══ RECORDS FOR THE EXERCISE
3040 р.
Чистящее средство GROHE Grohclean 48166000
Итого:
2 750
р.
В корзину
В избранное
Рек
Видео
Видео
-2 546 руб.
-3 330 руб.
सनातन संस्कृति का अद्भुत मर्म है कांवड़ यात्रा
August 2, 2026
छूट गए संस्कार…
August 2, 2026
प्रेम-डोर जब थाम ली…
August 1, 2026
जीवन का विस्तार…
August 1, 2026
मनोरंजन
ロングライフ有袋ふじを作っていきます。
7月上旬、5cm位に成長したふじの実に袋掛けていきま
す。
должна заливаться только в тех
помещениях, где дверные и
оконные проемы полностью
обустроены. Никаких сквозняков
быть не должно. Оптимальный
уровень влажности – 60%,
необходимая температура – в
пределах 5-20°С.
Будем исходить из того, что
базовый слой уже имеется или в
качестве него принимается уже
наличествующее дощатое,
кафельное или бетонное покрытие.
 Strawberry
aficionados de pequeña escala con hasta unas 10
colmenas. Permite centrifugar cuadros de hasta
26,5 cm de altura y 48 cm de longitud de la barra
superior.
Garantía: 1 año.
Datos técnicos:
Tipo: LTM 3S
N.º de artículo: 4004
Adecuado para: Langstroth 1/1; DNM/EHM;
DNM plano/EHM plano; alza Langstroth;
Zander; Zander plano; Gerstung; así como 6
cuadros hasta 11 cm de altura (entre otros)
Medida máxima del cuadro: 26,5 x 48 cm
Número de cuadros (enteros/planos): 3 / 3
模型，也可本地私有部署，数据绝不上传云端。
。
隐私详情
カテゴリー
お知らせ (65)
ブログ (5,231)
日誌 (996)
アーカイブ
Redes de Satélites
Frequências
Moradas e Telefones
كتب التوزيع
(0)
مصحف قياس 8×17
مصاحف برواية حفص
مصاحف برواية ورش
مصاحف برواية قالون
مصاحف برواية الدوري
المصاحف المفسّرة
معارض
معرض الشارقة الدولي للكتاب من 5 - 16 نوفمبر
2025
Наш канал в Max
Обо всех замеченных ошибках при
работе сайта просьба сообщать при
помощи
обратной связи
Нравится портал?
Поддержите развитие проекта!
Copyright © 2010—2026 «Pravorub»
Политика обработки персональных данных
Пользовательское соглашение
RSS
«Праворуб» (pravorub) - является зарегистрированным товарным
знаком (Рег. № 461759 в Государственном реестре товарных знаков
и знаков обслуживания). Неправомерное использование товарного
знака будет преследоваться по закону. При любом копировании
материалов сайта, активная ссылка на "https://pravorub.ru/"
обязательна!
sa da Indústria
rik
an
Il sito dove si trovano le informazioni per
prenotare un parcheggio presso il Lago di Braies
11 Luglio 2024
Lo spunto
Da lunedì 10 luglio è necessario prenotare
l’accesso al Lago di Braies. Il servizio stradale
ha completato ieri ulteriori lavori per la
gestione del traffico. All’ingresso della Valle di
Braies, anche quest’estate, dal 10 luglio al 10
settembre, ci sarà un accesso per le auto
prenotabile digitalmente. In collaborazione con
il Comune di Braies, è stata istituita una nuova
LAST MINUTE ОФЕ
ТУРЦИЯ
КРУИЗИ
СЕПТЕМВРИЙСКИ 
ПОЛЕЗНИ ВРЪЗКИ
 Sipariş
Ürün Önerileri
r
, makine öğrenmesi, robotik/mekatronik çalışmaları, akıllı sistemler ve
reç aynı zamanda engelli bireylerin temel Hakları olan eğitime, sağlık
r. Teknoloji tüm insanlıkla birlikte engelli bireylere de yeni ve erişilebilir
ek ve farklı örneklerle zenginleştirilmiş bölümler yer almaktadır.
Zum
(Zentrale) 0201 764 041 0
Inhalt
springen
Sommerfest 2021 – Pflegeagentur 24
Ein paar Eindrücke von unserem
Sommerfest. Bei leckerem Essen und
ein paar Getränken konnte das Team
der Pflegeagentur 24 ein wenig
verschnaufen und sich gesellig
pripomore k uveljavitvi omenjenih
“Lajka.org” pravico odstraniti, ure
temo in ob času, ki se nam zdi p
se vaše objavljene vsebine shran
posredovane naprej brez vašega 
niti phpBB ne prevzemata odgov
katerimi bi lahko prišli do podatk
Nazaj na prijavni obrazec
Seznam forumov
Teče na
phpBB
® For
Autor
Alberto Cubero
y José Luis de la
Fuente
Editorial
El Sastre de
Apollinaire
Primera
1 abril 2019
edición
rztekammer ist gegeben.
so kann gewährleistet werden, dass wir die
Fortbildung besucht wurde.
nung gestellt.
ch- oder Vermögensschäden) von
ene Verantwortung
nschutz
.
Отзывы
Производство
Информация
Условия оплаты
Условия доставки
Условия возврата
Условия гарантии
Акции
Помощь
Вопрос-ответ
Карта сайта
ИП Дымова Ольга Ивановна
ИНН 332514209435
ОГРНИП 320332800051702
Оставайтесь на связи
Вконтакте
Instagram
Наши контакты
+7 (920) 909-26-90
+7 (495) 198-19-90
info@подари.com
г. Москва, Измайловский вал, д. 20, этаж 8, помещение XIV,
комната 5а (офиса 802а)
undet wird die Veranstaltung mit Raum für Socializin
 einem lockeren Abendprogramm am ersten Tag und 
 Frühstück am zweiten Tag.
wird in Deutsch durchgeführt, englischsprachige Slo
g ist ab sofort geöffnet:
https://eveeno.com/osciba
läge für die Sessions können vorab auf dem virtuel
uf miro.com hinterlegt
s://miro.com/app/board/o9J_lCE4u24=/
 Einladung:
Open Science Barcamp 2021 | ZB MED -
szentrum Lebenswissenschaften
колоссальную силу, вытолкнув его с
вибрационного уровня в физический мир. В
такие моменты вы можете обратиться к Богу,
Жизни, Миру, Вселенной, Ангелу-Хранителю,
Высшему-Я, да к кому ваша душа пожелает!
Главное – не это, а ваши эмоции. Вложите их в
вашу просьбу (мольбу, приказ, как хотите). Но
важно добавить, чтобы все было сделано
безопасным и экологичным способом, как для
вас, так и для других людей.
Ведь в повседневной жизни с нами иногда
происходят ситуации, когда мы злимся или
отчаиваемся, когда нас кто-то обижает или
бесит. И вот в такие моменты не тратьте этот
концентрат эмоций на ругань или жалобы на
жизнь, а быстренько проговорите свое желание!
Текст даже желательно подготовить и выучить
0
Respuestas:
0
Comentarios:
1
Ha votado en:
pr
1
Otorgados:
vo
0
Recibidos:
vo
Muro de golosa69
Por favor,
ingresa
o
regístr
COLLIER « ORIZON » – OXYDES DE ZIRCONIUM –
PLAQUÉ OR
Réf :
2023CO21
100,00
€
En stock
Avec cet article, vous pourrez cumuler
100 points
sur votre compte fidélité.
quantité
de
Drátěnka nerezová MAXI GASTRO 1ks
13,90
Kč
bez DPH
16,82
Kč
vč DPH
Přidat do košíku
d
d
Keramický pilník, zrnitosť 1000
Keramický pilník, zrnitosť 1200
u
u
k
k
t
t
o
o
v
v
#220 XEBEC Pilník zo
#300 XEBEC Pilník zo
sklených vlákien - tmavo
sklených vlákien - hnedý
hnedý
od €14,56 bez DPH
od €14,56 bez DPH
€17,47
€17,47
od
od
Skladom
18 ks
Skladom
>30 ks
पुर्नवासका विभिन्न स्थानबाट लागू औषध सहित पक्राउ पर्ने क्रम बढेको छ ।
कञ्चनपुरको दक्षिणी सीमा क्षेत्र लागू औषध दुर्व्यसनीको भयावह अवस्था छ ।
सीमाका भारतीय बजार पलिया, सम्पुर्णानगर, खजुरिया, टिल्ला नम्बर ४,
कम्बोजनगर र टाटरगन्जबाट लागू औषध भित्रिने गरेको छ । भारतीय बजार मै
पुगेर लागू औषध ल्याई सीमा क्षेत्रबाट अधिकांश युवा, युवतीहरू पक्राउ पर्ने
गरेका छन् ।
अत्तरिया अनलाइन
════
### WHAT YOU NEED TO DO
Repeat exactly the lines from the first line of the records above through the line containing "प्रेम-डोर जब थाम ली…", both included, and nothing else.

### RESPONSE BELOW
3040 р.
Чистящее средство GROHE Grohclean 48166000
Итого:
2 750
р.
В корзину
В избранное
Рек
Видео
Видео
-2 546 руб.
-3 330 руб.
सनातन संस्कृति का अद्भुत मर्म है कांवड़ यात्रा
August 2, 2026
छूट गए संस्कार…
August 2, 2026
प्रेम-डोर जब थाम ली…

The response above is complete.